The Department of Justice has issued third-party subpoenas targeting nine major law firms that previously reached settlements with the Trump administration over executive order disputes.
The subpoenas demand communications between those firms and Trump’s personal lawyer Boris Epshteyn, a significant escalation in the ongoing legal confrontation.
Deposition notices have also been served on the firm leaders who personally signed the settlement deals with the administration.
The nine firms in question are those that chose to negotiate agreements rather than challenge the administration’s executive orders in court.
Those executive orders had been widely criticised as retaliatory and constitutionally questionable, targeting law firms perceived as adversarial to the administration.
The DOJ action emerges as a side effect of the administration’s legal battle with the American Bar Association, which filed suit against the administration over its legal blacklist campaign.
The ABA’s lawsuit challenged the administration’s use of executive orders to effectively penalise law firms, prompting the broader discovery effort now sweeping up the settling firms.

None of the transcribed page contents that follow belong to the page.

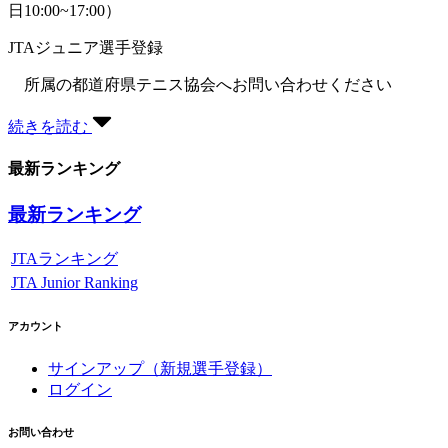
日10:00~17:00）
JTAジュニア選手登録
所属の都道府県テニス協会へお問い合わせください
続きを読む
最新ランキング
最新ランキング
JTAランキング
JTA Junior Ranking
アカウント
サインアップ（新規選手登録）
ログイン
お問い合わせ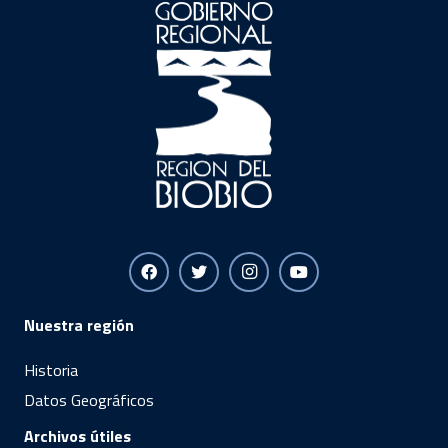
Nuestra región
Historia
Datos Geográficos
Archivos útiles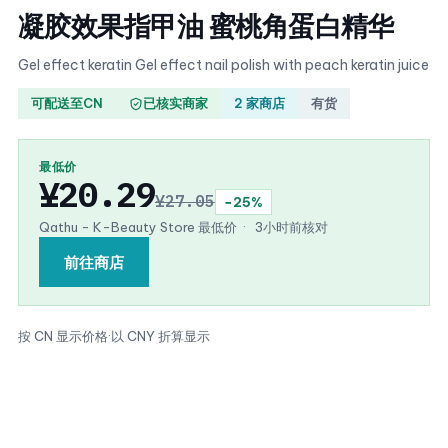
凝胶效果指甲油 蜜桃角蛋白精华
Gel effect keratin Gel effect nail polish with peach keratin juice
可配送至CN
已核实商家
2 家商店
有货
最低价
¥20.29
¥27.05
−25%
Qathu - K-Beauty Store 最低价
·
3小时前核对
前往商店
按 CN 显示价格
·
以 CNY 折算显示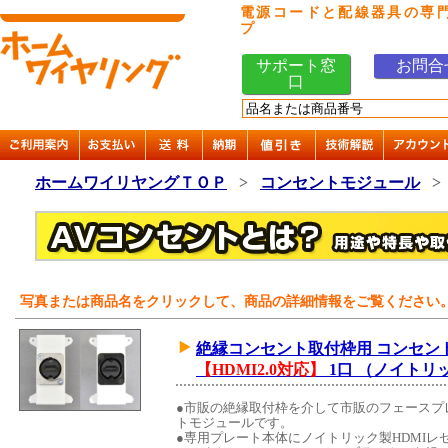
電源コードと配線器具の専
プ
サポート窓
お問合
口
ホームワイリヤングＴＯＰ
>
コンセントモジュール
写真または商品名をクリックして、商品の詳細情報をご覧ください
絶縁コンセント取付枠用 コンセント
【HDMI2.0対応】
1口 （ノイトリ
●市販の絶縁取付枠を介して市販のフェースプ
トモジュールです。
●専用プレート本体にノイトリック製HDMIレセ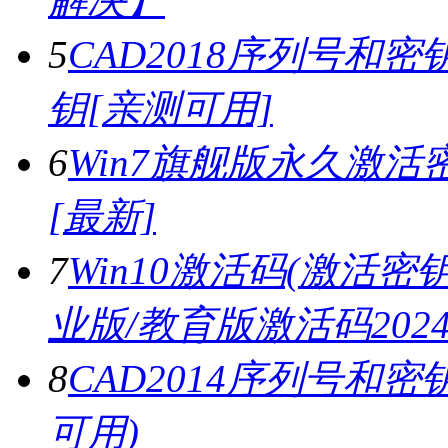
解决】
5
CAD2018序列号和密钥,
钥[亲测可用]
6
Win7旗舰版永久激活密
[最新]
7
Win10激活码(激活密钥)
业版/教育版激活码2024.
8
CAD2014序列号和密
可用)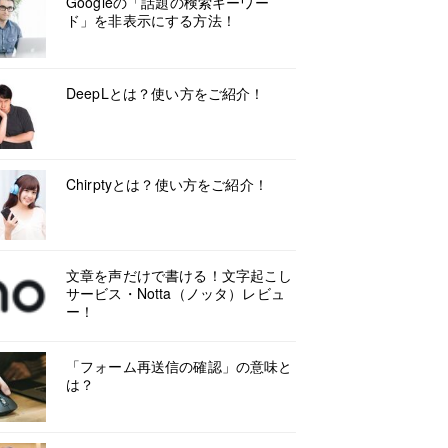
Googleの「話題の検索キーワー
ド」を非表示にする方法！
DeepLとは？使い方をご紹介！
Chirptyとは？使い方をご紹介！
文章を声だけで書ける！文字起こし
サービス・Notta（ノッタ）レビュ
ー！
「フォーム再送信の確認」の意味と
は？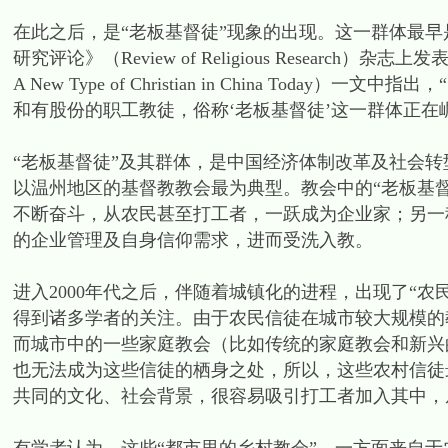
在此之后，是“老板基督徒”现象的出现。这一群体最
研究评论》（Review of Religious Research）
A New Type of Christian in China T
和有股份的职工教徒，俗称‘老板基督徒’这一群体正在
“老板基督徒”及其群体，是中国经济体制改革及社会
以温州地区的基督教教会最为典型。教会中的“老板基
不断奋斗，从农民甚至打工者，一跃成为企业家；另一
的企业管理及自身信仰需求，进而受洗入教。
进入2000年代之后，伴随着城镇化的进程，出现了“
得到诸多学者的关注。由于农民信徒在城市较大规模的
而城市中的一些家庭教会（比如传统的家庭教会和新兴
也无法成为这些信徒的栖身之处，所以，这些农村信徒
共同的文化、社会背景，很容易吸引打工者加入其中，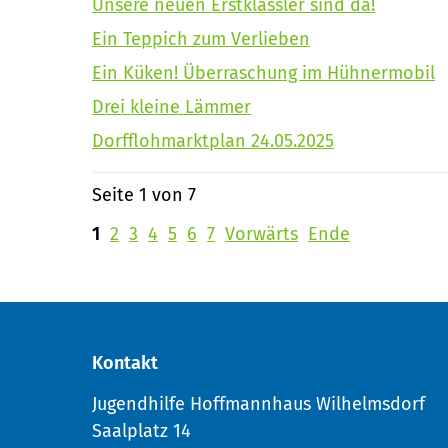
Unsere neuen Erstklässler sind da!
Ein Teppich zum Verlieben
Ein Küken! Überraschung im Hühnermobil
Drei kleine Lämmer
Dorfflohmarktplan 24.05.2025
Seite 1 von 7
1
2
3
4
5
6
7
Vorwärts
Ende
Kontakt
Jugendhilfe Hoffmannhaus Wilhelmsdorf
Saalplatz 14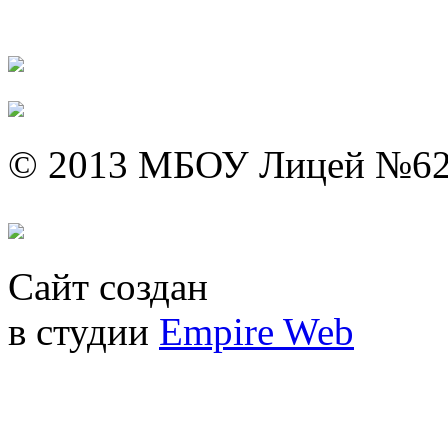
© 2013 МБОУ Лицей №6
Сайт создан
в студии
Empire Web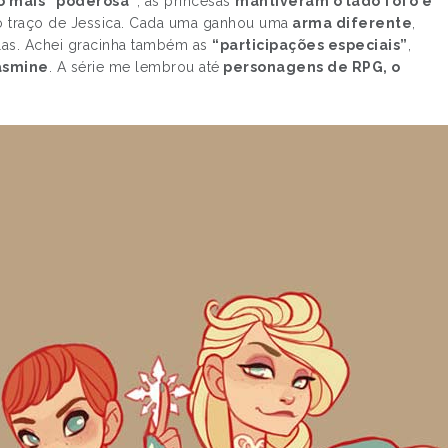
o mais “poderosa”
, as princesas
mantiveram o lado fofo e
 do traço de Jessica. Cada uma ganhou uma
arma diferente
,
las. Achei gracinha também as
“participações especiais”
,
Jasmine
. A série me lembrou até
personagens de RPG, o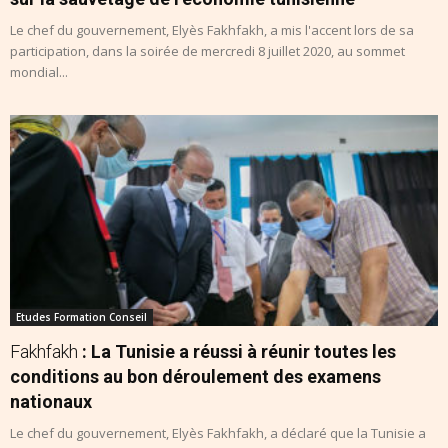
Le chef du gouvernement, Elyès Fakhfakh, a mis l'accent lors de sa
participation, dans la soirée de mercredi 8 juillet 2020, au sommet
mondial...
Etudes Formation Conseil
Fakhfakh
: La Tunisie a réussi à réunir toutes les
conditions au bon déroulement des examens
nationaux
Le chef du gouvernement, Elyès Fakhfakh, a déclaré que la Tunisie a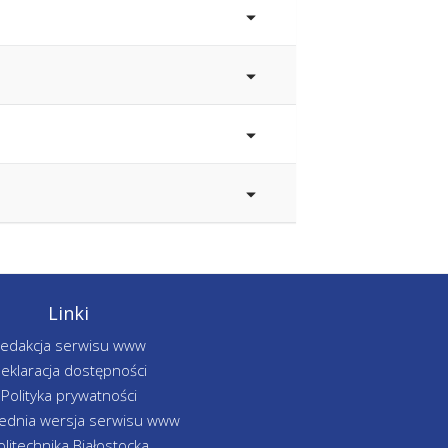
Linki
edakcja serwisu www
eklaracja dostępności
Polityka prywatności
ednia wersja serwisu www
olitechnika Białostocka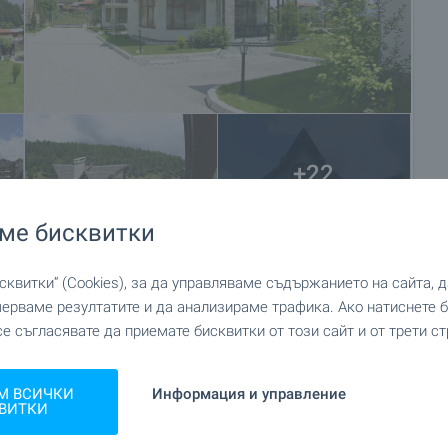
+22
ме бисквитки
квитки“ (Cookies), за да управляваме съдържанието на сайта, 
мерваме резултатите и да анализираме трафика. Ако натиснете
се съгласявате да приемате бисквитки от този сайт и от трети ст
М ВСИЧКИ
Информация и управление
ВИТКИ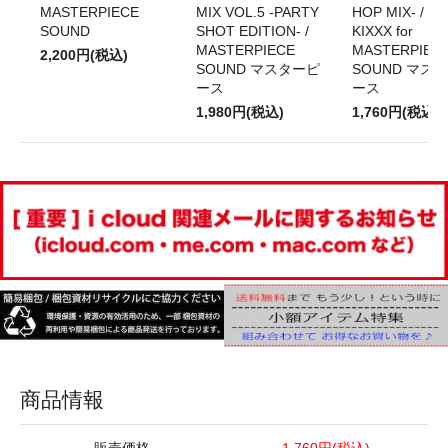
MASTERPIECE
MIX VOL.5 -PARTY
HOP MIX- / DJ
SOUND
SHOT EDITION- /
KIXXX for
MASTERPIECE
MASTERPIEC
2,200円(税込)
SOUND マスターピ
SOUND マス
ース
ース
1,980円(税込)
1,760円(税込)
商品情報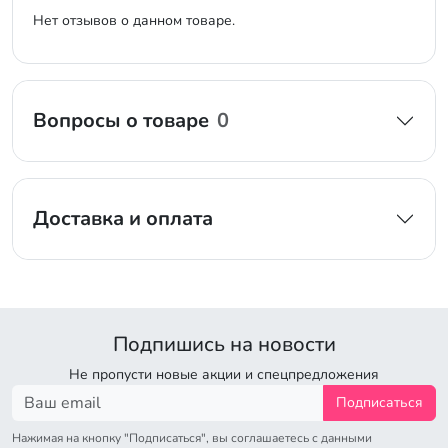
Нет отзывов о данном товаре.
Вопросы о товаре
0
Доставка и оплата
Подпишись на новости
Не пропусти новые акции и спецпредложения
Подписаться
Нажимая на кнопку "Подписаться", вы соглашаетесь с данными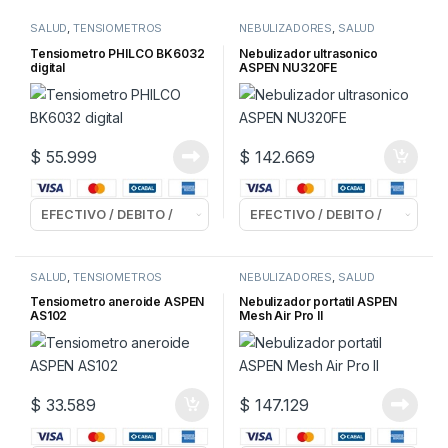
SALUD
,
TENSIOMETROS
NEBULIZADORES
,
SALUD
Tensiometro PHILCO BK6032
Nebulizador ultrasonico
digital
ASPEN NU320FE
$
55.999
$
142.669
SALUD
,
TENSIOMETROS
NEBULIZADORES
,
SALUD
Tensiometro aneroide ASPEN
Nebulizador portatil ASPEN
AS102
Mesh Air Pro II
$
33.589
$
147.129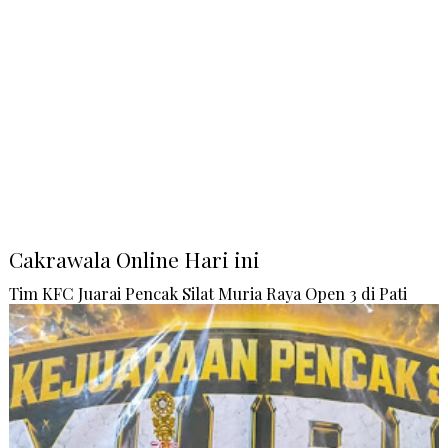
Cakrawala Online Hari ini
Tim KFC Juarai Pencak Silat Muria Raya Open 3 di Pati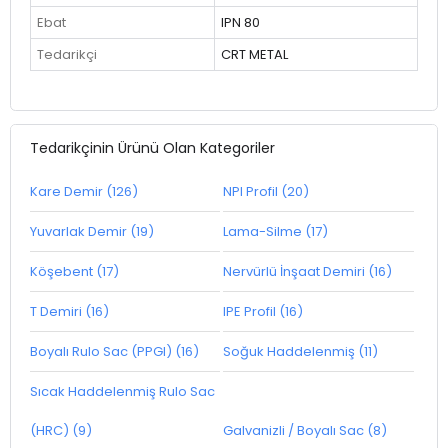
Ebat
IPN 80
Tedarikçi
CRT METAL
Tedarikçinin Ürünü Olan Kategoriler
Kare Demir (126)
NPI Profil (20)
Yuvarlak Demir (19)
Lama-Silme (17)
Köşebent (17)
Nervürlü İnşaat Demiri (16)
T Demiri (16)
IPE Profil (16)
Boyalı Rulo Sac (PPGI) (16)
Soğuk Haddelenmiş (11)
Sıcak Haddelenmiş Rulo Sac
(HRC) (9)
Galvanizli / Boyalı Sac (8)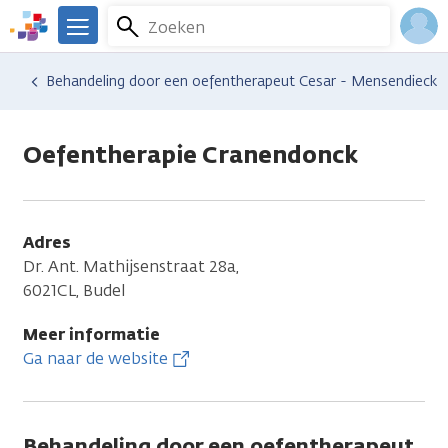
Overslaan
Zoeken
Menu
en
We
naar
zijn
Inlo
Hulp en ondersteuning
Vind hulp bij kanker
Behandeling door een oefentherapeut Cesar - Mensendieck
de
er
Acco
inhoud
voor
gaan
je.
Oefentherapie Cranendonck
Kanker.nl
Adres
Dr. Ant. Mathijsenstraat 28a,
6021CL, Budel
Meer informatie
Ga naar de website
Behandeling door een oefentherapeut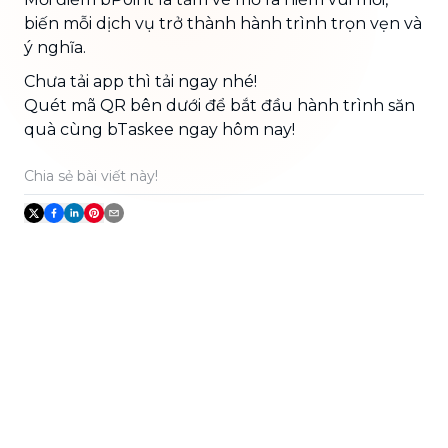
biến mỗi dịch vụ trở thành hành trình trọn vẹn và
ý nghĩa.
Chưa tải app thì tải ngay nhé!
Quét mã QR bên dưới để bắt đầu hành trình săn
quà cùng bTaskee ngay hôm nay!
Chia sẻ bài viết này!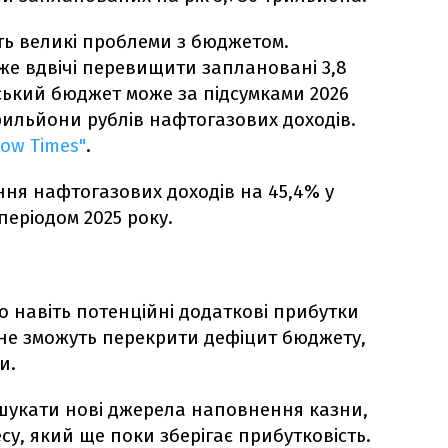
ть великі проблеми з бюджетом.
же вдвічі перевищити заплановані 3,8
йський бюджет може за підсумками 2026
рильйони рублів нафтогазових доходів.
ow Times"
.
ння нафтогазових доходів на 45,4% у
періодом 2025 року.
о навіть потенційні додаткові прибутки
 не зможуть перекрити дефіцит бюджету,
и.
 шукати нові джерела наповнення казни,
су, який ще поки зберігає прибутковість.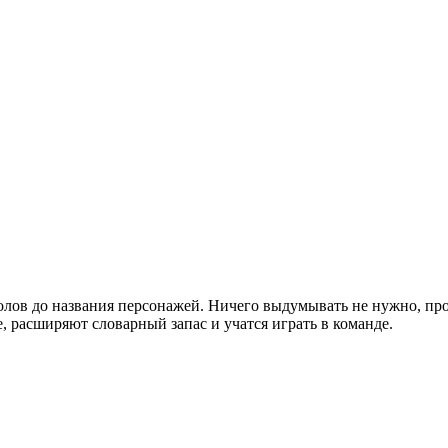
лов до названия персонажей. Ничего выдумывать не нужно, прос
 расширяют словарный запас и учатся играть в команде.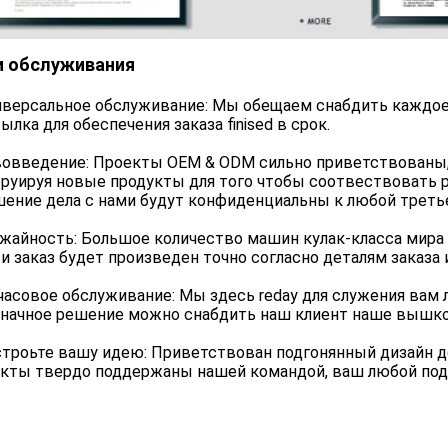
 обслуживания
иверсальное обслуживание: Мы обещаем снабдить каждое 
ылка для обеспечения заказа finised в срок.
вовведение: Проекты OEM & ODM сильно приветствованы
руируя новые продукты для того чтобы соотвествовать р
ение дела с нами будут конфиденциальны к любой треть
ожайность: Большое количество машин кулак-класса мир
 и заказ будет произведен точно согласно деталям заказ
-часовое обслуживание: Мы здесь reday для служения вам
значное решение можно снабдить наш клиент наше вышк
строьте вашу идею: Приветствован подгонянный дизайн д
кты твердо поддержаны нашей командой, ваш любой под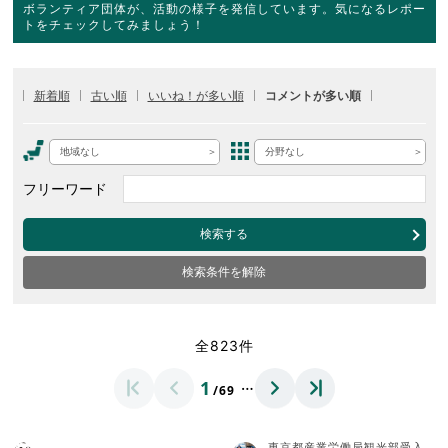
ボランティア団体が、活動の様子を発信しています。気になるレポー
トをチェックしてみましょう！
新着順
古い順
いいね！が多い順
コメントが多い順
地域なし
分野なし
フリーワード
検索する
検索条件を解除
全823件
…
1
/69
東京都産業労働局観光部受入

Bloomberg Law reports that a DOJ spokesperson responded to requests for comment on the subpoenas, though the spokesperson was not named in the report.
The spokesperson’s explanation, rather than clarifying the government’s intentions, has prompted further scrutiny over the legal basis for targeting firms that had already settled.
Critics note the subpoenas create a troubling dynamic in which firms that complied with the administration’s demands now face government demands for their internal communications.
The move raises fundamental questions about whether settlement with the administration provided any genuine legal protection or simply opened firms to further exposure.
Legal observers have pointed out that demanding communications with Epshteyn suggests the DOJ is probing the negotiation process behind the settlements themselves.
The ABA’s decision to challenge the executive orders in court stands in sharp contrast to the approach taken by the nine firms now facing subpoenas.
Firm leaders named in deposition notices face the prospect of testifying about negotiations they likely assumed were confidential and concluded matters.
The broader legal community is watching closely to see whether this latest escalation will deter other firms from seeking similar settlements in the future.